According to the suit, Townsend refused Soubirous' request for the electronic documentation, saying the material wasn't relevant to the recount. Townsend didn't respond to several requests for comment.

"I was shocked when Riverside County election officials told me that access to the internal memories of the voting machines was not 'relevant' to a recount," Soubirous said in a statement. "Of course the internal information is relevant without it, there's no way to determine whether the votes were recorded and counted properly inside the machine." Soubirous didn't return numerous calls and e-mails.

Cindy Cohn, legal director for the Electronic Freedom Foundation, said that the question of what information citizens have a right to in electronic voting systems is far from settled. "In the case of older technology, there's been enough fighting back and forth that we have a pretty settled idea," she says. But she believes Soubirous' suit is the first in the nation examining the issue. For that reason, the EFF is acting as a friend of the court and providing financial support for the suit.
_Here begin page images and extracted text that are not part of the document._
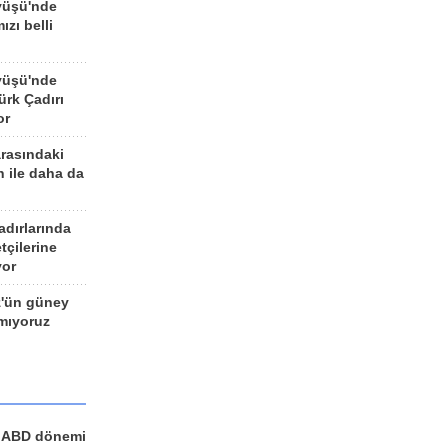
yüşü'nde
ızı belli
yüşü'nde
rk Çadırı
or
arasındaki
n ile daha da
adırlarında
tçilerine
yor
z'ün güney
ımıyoruz
a ABD dönemi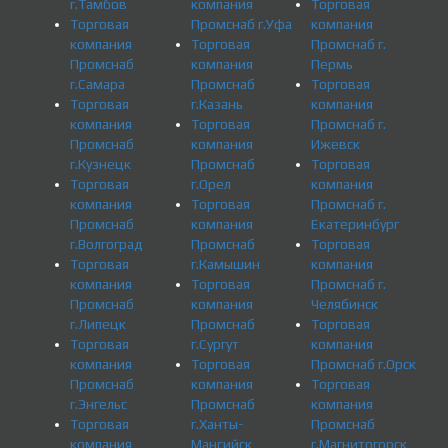
г.Тамбов
компания
Торговая
Торговая
Промснаб г.Уфа
компания
компания
Торговая
Промснаб г.
Промснаб
компания
Пермь
г.Самара
Промснаб
Торговая
Торговая
г.Казань
компания
компания
Торговая
Промснаб г.
Промснаб
компания
Ижевск
г.Кузнецк
Промснаб
Торговая
Торговая
г.Орел
компания
компания
Торговая
Промснаб г.
Промснаб
компания
Екатеринбург
г.Волгоград
Промснаб
Торговая
Торговая
г.Камышин
компания
компания
Торговая
Промснаб г.
Промснаб
компания
Челябинск
г.Липецк
Промснаб
Торговая
Торговая
г.Сургут
компания
компания
Торговая
Промснаб г.Орск
Промснаб
компания
Торговая
г.Энгельс
Промснаб
компания
Торговая
г.Ханты-
Промснаб
компания
Мансийск
г.Магнитогорск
The court document complains that, while absentee ballots in the race were hand-counted, Townsend and her staff merely "pressed the 'print' button on their system a second time an empty gesture. ...Whatever theoretical capacities [direct recording electronic voting] (DRE) machines may have to provide meaningful election recounts were ignored by respondents in this case."

The suit also asks the judge to order that all future county elections produce a paper ballot for verification and follow the security procedures mandated by the California Secretary of State.

There have been numerous criticisms of the security and reliability of electronic voting systems. Researchers from Rice University and Johns Hopkins went public with flaws in software made by Diebold Electronic Voting Systems (Quote, Chart)that they said left it especially vulnerable to tampering via smart card.

Then, Diebold went after ISPs that allowed subscribers to publish copies of internal Diebold e-mails that discussed flaws and vulnerabilities. The company eventually withdrew a cease-and-desist order against The Online Policy Group, the EFF and several Internet Service Providers, following tons of negative publicity.

On Friday, Ohio Secretary of State J. Kenneth Blackwell halted deployment of Diebold electronic voting devices for the 2004 General Election, saying that preliminary findings from a second round of security testing showed unresolved security issues. Three counties had planned to use new Diebold equipment this November.

But this dispute points up the inevitability of human error in the process. The suit claims that the Registrar's office neglected to print "zero tapes" and results reports from each machine at the opening and closing of the polls. Zero reports show that there are no votes in the system before official voting begins.

"There's always potential for human failure," said Will Doherty, executive director of Verified Voting. "When a paper-based system fails, you can go back and count the paper and know the actual results of the election. When an electronic voting system fails, there's no fallback."

The case also illustrates what happens when technological innovation outpaces the law. There is little precedent for what should be handed over to voters such as Soubirous.

"This case raises critical questions about whether elections officials can effectively erase whole chapters of the Election Code that guarantee all citizens the right to request a meaningful recount," Gregory Luke, an attorney with Strumwasser and Woocher who is handling the case pro bono, said in a statement.

Suobirous' suit claims, "The vendors and purchasers of DRE systems in Riverside County have promised citizens and the courts that these machines provide transparent, secure and verifiable elections. A citizen has finally put those promises to the test and found them empty."

As in so many cases where technology rushes past jurisprudence, that's a conundrum for the court. "It will not only set legal precedent in California, but we're hoping it will set the standard for the country," said the EFF's Cohn. "It will be the first case that other courts will look to. And courts across the country will be asked these same questions."